Sunday, June 01, 2008

Why doesn’t McClatchy’s Raleigh N&O run Mark Steyn?

McClatchy News Company’s stock’s down almost 90% in the last 5 years. Ad revenue is falling through the floor.

McClatchy's Raleigh News & Observer’s circulation’s flat or worse in an area with a strong economy and a 33% population growth since 2000.

News business technology shifts are part of what’s hurting McClatchy and the N&O.

But both the company and newspaper are turgidly liberal/leftist; and that’s driving away a lot of readers who want their news fair and balanced, and something better on the editorial page than the usual liberal/leftist propagandizing with an occasional breath of grace and sense provided by Charles Krauthammer, George Will and Rick Martinez, the N&O’s only center-right news or editorial columnist.

So wouldn’t it be smart for the N&O to carry Mark Steyn’s column?

He’s one of the sharpest, funniest, most literate, and most insightful columnists out there. He’s also one of the most popular, with a following throughout the Anglophone world.

Here’s the first part of Steyn’s most recent column - - -

"Someone wins, someone doesn't win, that's life," Nancy Kopp, Maryland's treasurer, told The Washington Post. "But women don't want to be totally dissed." She was talking about her political candidate, Hillary Rodham Clinton.

Democratic women are feeling metaphorically battered by the Obama campaign. "Healing The Wounds Of Democrats' Sexism," as the Boston Globe headline put it, will not be easy.

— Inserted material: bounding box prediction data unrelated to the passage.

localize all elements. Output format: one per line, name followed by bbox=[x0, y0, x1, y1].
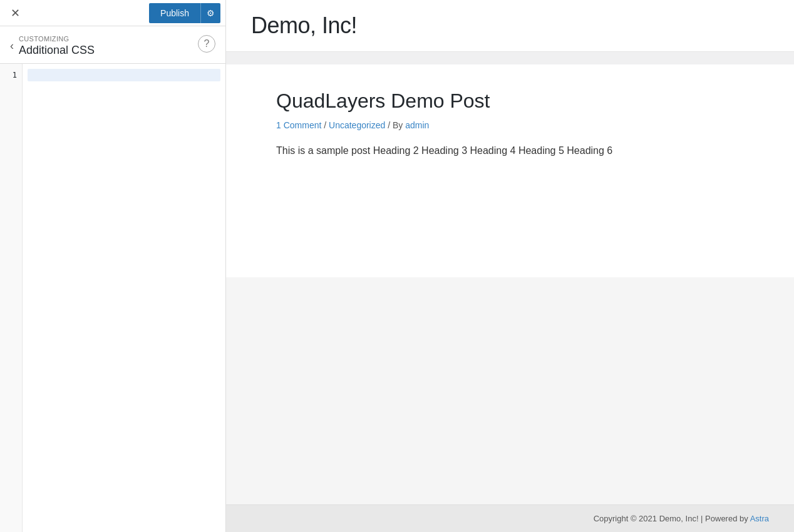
post-title: QuadLayers Demo Post bbox=[276, 90, 744, 113]
close-button[interactable]: ✕ bbox=[5, 3, 25, 23]
post-category-link[interactable]: Uncategorized bbox=[329, 120, 385, 130]
publish-button[interactable]: Publish bbox=[149, 3, 200, 23]
section-nav: ‹ Customizing Additional CSS bbox=[10, 35, 95, 57]
section-title: Additional CSS bbox=[19, 44, 95, 57]
meta-sep-1: / bbox=[321, 120, 329, 130]
line-numbers: 1 bbox=[0, 64, 23, 532]
post-comment-link[interactable]: 1 Comment bbox=[276, 120, 321, 130]
copyright-text: Copyright © 2021 Demo, Inc! | Powered by bbox=[594, 514, 750, 523]
customizer-panel: ✕ Publish ⚙ ‹ Customizing Additional CSS… bbox=[0, 0, 226, 532]
meta-sep-2: / By bbox=[385, 120, 405, 130]
post-author-link[interactable]: admin bbox=[405, 120, 429, 130]
back-icon: ‹ bbox=[10, 39, 14, 53]
line-number-1: 1 bbox=[13, 69, 17, 81]
customizing-label: Customizing bbox=[19, 35, 95, 43]
post-meta: 1 Comment / Uncategorized / By admin bbox=[276, 120, 744, 130]
site-header: Demo, Inc! bbox=[226, 0, 794, 52]
code-line-1 bbox=[28, 69, 220, 81]
publish-settings-button[interactable]: ⚙ bbox=[200, 3, 220, 23]
site-title: Demo, Inc! bbox=[251, 13, 769, 39]
code-editor[interactable]: 1 bbox=[0, 64, 225, 532]
back-button[interactable]: ‹ bbox=[10, 39, 14, 53]
footer-area bbox=[226, 277, 794, 504]
site-footer: Copyright © 2021 Demo, Inc! | Powered by… bbox=[226, 504, 794, 532]
post-excerpt: This is a sample post Heading 2 Heading … bbox=[276, 143, 744, 159]
section-info: Customizing Additional CSS bbox=[19, 35, 95, 57]
section-header: ‹ Customizing Additional CSS ? bbox=[0, 26, 225, 64]
help-button[interactable]: ? bbox=[198, 35, 215, 53]
publish-group: Publish ⚙ bbox=[149, 3, 220, 23]
code-content[interactable] bbox=[23, 64, 225, 532]
top-bar: ✕ Publish ⚙ bbox=[0, 0, 225, 26]
main-content: QuadLayers Demo Post 1 Comment / Uncateg… bbox=[226, 64, 794, 277]
gear-icon: ⚙ bbox=[207, 8, 215, 18]
preview-area: Demo, Inc! QuadLayers Demo Post 1 Commen… bbox=[226, 0, 794, 532]
help-icon: ? bbox=[204, 38, 210, 49]
powered-by-link[interactable]: Astra bbox=[750, 514, 769, 523]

Geraldine Ferraro is among many prominent Democrat ladies putting up their own money for a study from the Shorenstein Center at Harvard to determine whether Sen. Clinton's presidential hopes fell victim to party and media sexism.

How else to explain why their gal got clobbered by a pretty boy with a resume you could print on the back of his driver's license, a Rolodex apparently limited to neosegregationist race-baiters, campus Marxist terrorists and indicted fraudsters, and a rhetorical surefootedness that makes Dan Quayle look like Socrates.

"On this Memorial Day," said Barack Obama last Monday, "as our nation honors its unbroken line of fallen heroes – and I see many of them in the audience here today."
Hey, why not? In Obama's Cook County, Ill., many fallen heroes from the Spanish-American War still show up in the voting booths come November. It's not unreasonable for some of them to turn up at an Obama campaign rally, too. …

The rest of the column’s here.

It would be smart for the N&O to carry Steyn, but I doubt it will.

But there's good news for N&O readers. They can always find Steyn on the Internet.

And that’s one more reason why readers are leaving the N&O and advertisers are looking elsewhere to spend their money.

4 comments:

Anonymous said...

Rather than contrast McClatchy's revenue with a "strong economy," wouldn't it be more effective and convincing the contrast their revenue with that of other news outlets? Particularly (though I realize there is a dearth of such outlets in the area) conservative ones?

Your argument is very weak in its current state -- you infer with very little supporting information that it is the "leftist" coverage that is driving readers away. This very well may be the case, but I see very little proof in your writing.

Isn't it possible that their downward spiral is a result of the general downward trend in the newspaper industry?

Put another way, I could contend that record-player sales are down these days because no one likes pop music, but I think it's probably just because people have moved on to CDs and MP3s.

-PG

Anonymous said...

PG: Really? You need proof that MSM is hopelessly leftwing and that's what's driving readers away? How are the newspapers on your planet doing?
Tarheel Hawkeye

Anonymous said...

What is it now, 80% don't believe the MSM? And, why would that be?

Hilarious
National Review Online
by Mark Steyn

Quote: “…greater love hath no man than to lay down his friends for his life.”

Anonymous said...

John: I trust you didn't miss the point of my comment as egregiously as "Tarheel Hawkeye" did. Response?